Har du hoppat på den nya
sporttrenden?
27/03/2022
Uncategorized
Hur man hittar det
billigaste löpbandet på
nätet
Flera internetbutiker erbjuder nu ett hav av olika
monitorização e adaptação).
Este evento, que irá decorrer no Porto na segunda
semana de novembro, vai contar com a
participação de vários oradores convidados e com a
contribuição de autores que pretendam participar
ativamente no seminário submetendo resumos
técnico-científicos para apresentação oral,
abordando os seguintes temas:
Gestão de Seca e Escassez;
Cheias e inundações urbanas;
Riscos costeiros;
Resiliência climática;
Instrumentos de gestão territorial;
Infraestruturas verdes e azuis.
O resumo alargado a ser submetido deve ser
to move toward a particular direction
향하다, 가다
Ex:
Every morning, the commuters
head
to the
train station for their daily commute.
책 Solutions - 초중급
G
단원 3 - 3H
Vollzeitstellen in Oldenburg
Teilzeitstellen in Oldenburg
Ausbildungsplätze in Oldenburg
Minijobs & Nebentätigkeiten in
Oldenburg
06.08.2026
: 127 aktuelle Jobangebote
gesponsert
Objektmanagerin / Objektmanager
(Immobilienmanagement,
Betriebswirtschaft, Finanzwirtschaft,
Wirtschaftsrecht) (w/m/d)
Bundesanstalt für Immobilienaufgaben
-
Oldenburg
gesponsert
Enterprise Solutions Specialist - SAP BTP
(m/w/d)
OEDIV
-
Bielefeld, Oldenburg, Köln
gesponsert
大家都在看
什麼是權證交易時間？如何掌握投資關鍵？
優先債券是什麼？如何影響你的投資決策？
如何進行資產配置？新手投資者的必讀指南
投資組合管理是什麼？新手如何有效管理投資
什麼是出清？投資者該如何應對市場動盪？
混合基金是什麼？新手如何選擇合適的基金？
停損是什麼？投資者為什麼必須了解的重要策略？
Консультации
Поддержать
---
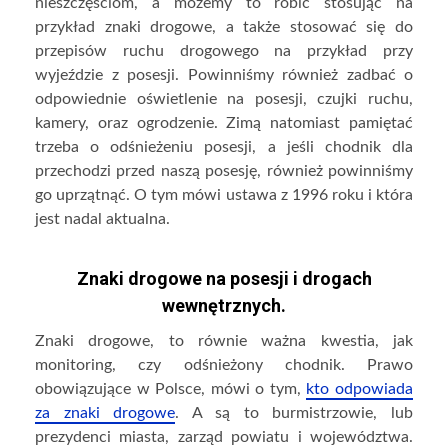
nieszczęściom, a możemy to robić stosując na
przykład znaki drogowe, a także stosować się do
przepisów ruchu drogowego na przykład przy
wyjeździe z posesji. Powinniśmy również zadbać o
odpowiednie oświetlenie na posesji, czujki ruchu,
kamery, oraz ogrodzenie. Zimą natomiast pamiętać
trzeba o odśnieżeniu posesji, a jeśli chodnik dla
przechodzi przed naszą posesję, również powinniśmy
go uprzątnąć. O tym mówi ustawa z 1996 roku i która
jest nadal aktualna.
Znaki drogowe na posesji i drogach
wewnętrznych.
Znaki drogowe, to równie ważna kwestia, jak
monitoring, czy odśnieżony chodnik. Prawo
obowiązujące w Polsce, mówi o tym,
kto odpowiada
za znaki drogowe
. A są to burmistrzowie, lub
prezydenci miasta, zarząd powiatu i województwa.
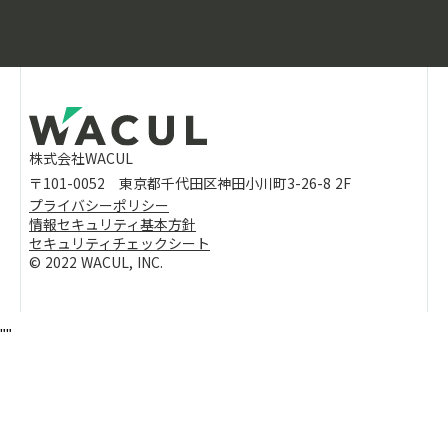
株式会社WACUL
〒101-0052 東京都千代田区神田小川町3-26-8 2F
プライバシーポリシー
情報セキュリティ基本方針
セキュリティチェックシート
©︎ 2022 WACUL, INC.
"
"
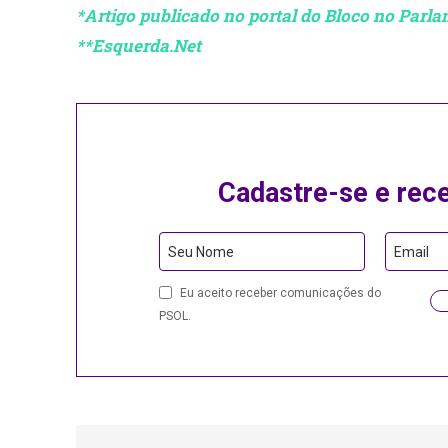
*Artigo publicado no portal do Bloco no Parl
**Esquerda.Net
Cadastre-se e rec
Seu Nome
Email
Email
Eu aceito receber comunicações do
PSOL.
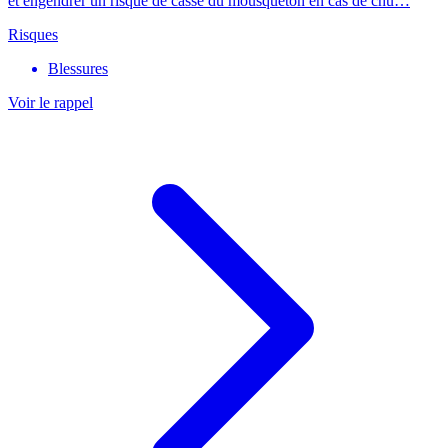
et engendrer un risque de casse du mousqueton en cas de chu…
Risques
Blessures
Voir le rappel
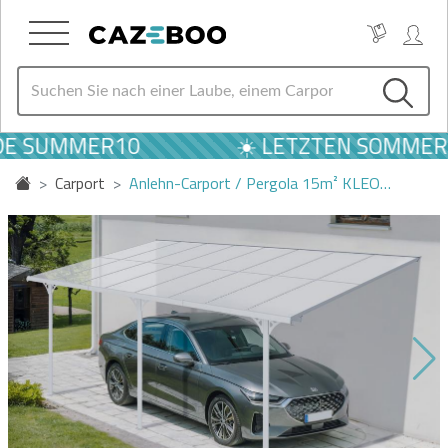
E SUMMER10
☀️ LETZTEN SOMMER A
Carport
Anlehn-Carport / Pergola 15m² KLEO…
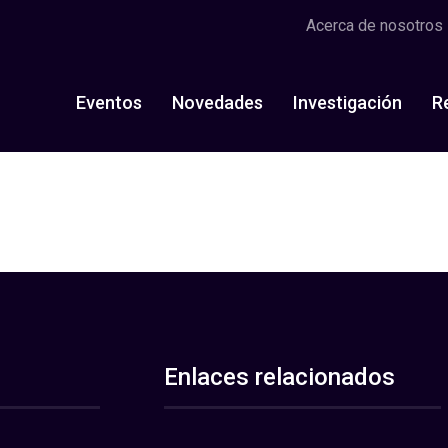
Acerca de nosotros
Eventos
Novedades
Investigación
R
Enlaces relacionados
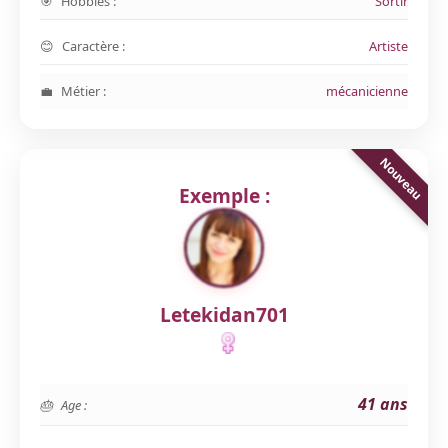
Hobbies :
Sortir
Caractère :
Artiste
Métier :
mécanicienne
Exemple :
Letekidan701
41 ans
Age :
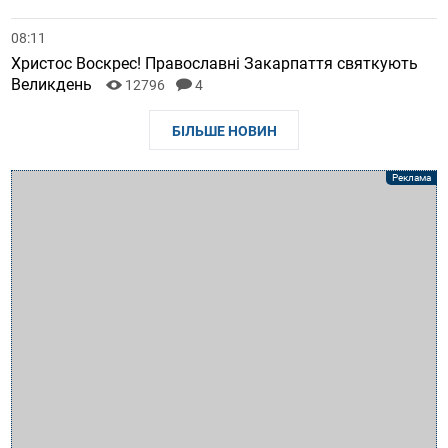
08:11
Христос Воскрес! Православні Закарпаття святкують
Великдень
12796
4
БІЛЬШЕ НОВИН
---
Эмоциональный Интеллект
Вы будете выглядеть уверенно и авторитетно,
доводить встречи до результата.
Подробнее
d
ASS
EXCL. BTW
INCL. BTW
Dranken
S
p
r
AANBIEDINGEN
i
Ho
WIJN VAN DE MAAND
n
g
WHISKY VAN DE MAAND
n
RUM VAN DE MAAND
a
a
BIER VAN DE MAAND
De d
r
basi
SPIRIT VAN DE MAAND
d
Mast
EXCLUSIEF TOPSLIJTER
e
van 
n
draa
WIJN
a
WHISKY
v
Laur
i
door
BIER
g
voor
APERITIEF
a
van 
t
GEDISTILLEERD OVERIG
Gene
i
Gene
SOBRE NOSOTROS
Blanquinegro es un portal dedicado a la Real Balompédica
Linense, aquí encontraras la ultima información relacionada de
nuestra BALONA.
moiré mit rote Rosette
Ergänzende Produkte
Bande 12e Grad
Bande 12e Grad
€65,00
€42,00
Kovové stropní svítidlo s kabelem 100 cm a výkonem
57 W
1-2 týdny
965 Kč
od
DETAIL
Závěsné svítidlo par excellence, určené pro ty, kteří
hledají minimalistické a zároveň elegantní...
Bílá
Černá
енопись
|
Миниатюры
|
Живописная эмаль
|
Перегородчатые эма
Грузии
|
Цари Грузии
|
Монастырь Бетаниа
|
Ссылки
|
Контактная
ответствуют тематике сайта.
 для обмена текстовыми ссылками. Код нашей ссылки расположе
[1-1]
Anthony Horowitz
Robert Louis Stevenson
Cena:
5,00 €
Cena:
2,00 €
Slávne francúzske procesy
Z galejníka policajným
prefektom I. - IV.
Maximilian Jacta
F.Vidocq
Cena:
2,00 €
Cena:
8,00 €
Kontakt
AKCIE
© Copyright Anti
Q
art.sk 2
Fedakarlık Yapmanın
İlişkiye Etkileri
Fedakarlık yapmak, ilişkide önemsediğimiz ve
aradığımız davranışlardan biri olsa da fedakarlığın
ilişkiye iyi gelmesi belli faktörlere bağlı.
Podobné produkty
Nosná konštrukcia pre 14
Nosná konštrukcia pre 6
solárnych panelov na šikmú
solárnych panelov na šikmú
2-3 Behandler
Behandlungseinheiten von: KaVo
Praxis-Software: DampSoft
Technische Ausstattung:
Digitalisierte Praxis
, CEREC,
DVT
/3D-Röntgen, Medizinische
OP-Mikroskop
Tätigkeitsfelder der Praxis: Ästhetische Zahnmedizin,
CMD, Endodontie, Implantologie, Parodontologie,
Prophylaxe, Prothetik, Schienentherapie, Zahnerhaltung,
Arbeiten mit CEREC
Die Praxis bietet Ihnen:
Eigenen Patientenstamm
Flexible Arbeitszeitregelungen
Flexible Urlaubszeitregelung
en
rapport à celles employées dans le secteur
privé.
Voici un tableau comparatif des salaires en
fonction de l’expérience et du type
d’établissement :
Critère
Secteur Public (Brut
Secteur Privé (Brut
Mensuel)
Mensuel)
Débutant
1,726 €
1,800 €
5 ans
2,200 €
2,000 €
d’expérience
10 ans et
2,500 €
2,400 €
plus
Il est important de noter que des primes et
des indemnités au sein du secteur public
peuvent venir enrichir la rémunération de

What is expected
Going back to the entries above, set down exactly the lines that begin at the one with "Blanquinegro es un" and end at the one with "Behandlungseinheiten von: KaVo", both included, and nothing else.

Task solution
Blanquinegro es un portal dedicado a la Real Balompédica
Linense, aquí encontraras la ultima información relacionada de
nuestra BALONA.
moiré mit rote Rosette
Ergänzende Produkte
Bande 12e Grad
Bande 12e Grad
€65,00
€42,00
Kovové stropní svítidlo s kabelem 100 cm a výkonem
57 W
1-2 týdny
965 Kč
od
DETAIL
Závěsné svítidlo par excellence, určené pro ty, kteří
hledají minimalistické a zároveň elegantní...
Bílá
Černá
енопись
|
Миниатюры
|
Живописная эмаль
|
Перегородчатые эма
Грузии
|
Цари Грузии
|
Монастырь Бетаниа
|
Ссылки
|
Контактная
ответствуют тематике сайта.
 для обмена текстовыми ссылками. Код нашей ссылки расположе
[1-1]
Anthony Horowitz
Robert Louis Stevenson
Cena:
5,00 €
Cena:
2,00 €
Slávne francúzske procesy
Z galejníka policajným
prefektom I. - IV.
Maximilian Jacta
F.Vidocq
Cena:
2,00 €
Cena:
8,00 €
Kontakt
AKCIE
© Copyright Anti
Q
art.sk 2
Fedakarlık Yapmanın
İlişkiye Etkileri
Fedakarlık yapmak, ilişkide önemsediğimiz ve
aradığımız davranışlardan biri olsa da fedakarlığın
ilişkiye iyi gelmesi belli faktörlere bağlı.
Podobné produkty
Nosná konštrukcia pre 14
Nosná konštrukcia pre 6
solárnych panelov na šikmú
solárnych panelov na šikmú
2-3 Behandler
Behandlungseinheiten von: KaVo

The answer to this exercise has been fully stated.